[Opening Input for this task section]
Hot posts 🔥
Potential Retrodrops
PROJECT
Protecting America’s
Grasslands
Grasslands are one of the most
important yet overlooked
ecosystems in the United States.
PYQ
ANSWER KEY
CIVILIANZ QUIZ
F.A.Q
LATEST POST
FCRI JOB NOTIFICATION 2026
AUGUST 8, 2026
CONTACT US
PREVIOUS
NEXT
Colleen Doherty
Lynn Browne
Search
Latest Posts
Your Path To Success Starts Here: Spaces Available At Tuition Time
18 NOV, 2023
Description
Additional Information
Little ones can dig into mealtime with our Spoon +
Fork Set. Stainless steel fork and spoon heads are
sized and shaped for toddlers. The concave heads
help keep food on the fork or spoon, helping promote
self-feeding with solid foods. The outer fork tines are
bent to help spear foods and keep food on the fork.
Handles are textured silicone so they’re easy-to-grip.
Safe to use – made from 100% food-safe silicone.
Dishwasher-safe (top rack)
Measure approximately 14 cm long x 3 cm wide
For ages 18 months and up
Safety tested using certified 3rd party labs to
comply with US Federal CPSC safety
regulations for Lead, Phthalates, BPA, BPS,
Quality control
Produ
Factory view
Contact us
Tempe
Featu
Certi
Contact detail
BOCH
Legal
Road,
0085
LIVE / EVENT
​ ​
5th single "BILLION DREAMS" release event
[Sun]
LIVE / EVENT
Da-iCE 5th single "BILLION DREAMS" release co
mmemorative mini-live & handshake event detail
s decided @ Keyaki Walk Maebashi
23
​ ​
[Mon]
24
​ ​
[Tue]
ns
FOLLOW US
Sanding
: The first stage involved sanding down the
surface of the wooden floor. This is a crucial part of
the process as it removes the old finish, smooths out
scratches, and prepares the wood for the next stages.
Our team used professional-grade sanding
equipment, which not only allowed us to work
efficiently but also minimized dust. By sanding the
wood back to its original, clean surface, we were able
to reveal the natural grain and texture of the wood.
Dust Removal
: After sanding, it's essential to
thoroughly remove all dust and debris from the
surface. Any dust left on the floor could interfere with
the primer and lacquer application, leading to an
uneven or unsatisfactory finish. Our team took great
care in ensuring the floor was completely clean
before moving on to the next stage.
[Closing Input for this task section]
**Required action:**
Provide the number of lines in the data above that contain the string "keep", and nothing else.

**Answer space:**
2